Source records:
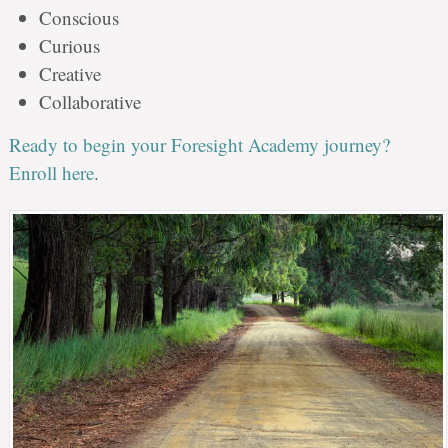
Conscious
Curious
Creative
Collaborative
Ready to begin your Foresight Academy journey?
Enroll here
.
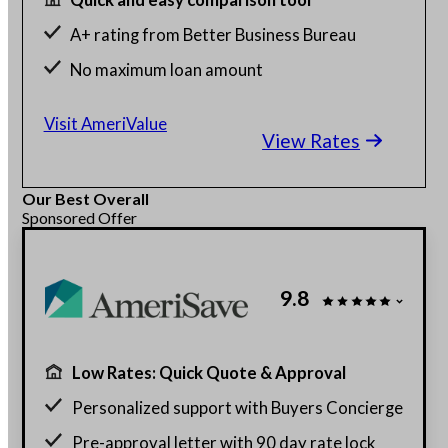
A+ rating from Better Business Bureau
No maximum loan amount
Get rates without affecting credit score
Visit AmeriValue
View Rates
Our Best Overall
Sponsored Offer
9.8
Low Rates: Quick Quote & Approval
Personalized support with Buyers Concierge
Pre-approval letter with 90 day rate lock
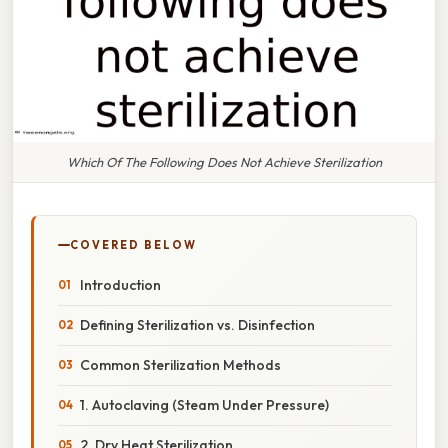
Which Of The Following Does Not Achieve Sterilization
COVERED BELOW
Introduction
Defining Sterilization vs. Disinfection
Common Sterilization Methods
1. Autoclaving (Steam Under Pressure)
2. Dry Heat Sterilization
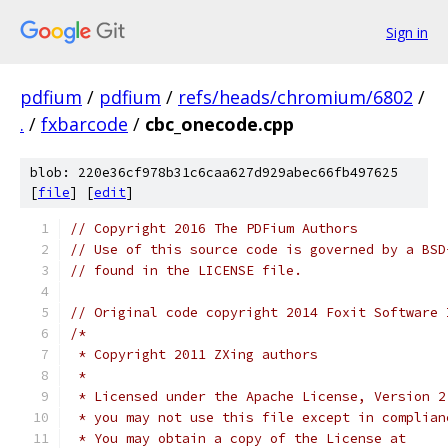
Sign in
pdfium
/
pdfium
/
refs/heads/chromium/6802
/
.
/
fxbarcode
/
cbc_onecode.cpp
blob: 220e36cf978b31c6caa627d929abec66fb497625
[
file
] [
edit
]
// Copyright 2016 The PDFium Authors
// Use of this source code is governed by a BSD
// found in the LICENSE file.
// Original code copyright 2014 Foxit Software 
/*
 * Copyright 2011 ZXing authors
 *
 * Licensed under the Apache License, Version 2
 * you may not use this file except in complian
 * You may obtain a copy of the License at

What needs to be done: Print each of the records above exactly as written, leaving no picture in the copy.

Output for this task:
Conscious
Curious
Creative
Collaborative
Ready to begin your Foresight Academy journey?
Enroll here
.
A+ rating from Better Business Bureau
No maximum loan amount
Get rates without affecting credit score
Visit AmeriValue
View Rates
Our Best Overall
Sponsored Offer
9.8
Low Rates: Quick Quote & Approval
Personalized support with Buyers Concierge
Pre-approval letter with 90 day rate lock
Which Of The Following Does Not Achieve Sterilization
COVERED BELOW
Introduction
Defining Sterilization vs. Disinfection
Common Sterilization Methods
1. Autoclaving (Steam Under Pressure)
2. Dry Heat Sterilization
Sign in
pdfium
/
pdfium
/
refs/heads/chromium/6802
/
.
/
fxbarcode
/
cbc_onecode.cpp
blob: 220e36cf978b31c6caa627d929abec66fb497625
[
file
] [
edit
]
// Copyright 2016 The PDFium Authors
// Use of this source code is governed by a BSD
// found in the LICENSE file.
// Original code copyright 2014 Foxit Software 
/*
 * Copyright 2011 ZXing authors
 *
 * Licensed under the Apache License, Version 2
 * you may not use this file except in complian
 * You may obtain a copy of the License at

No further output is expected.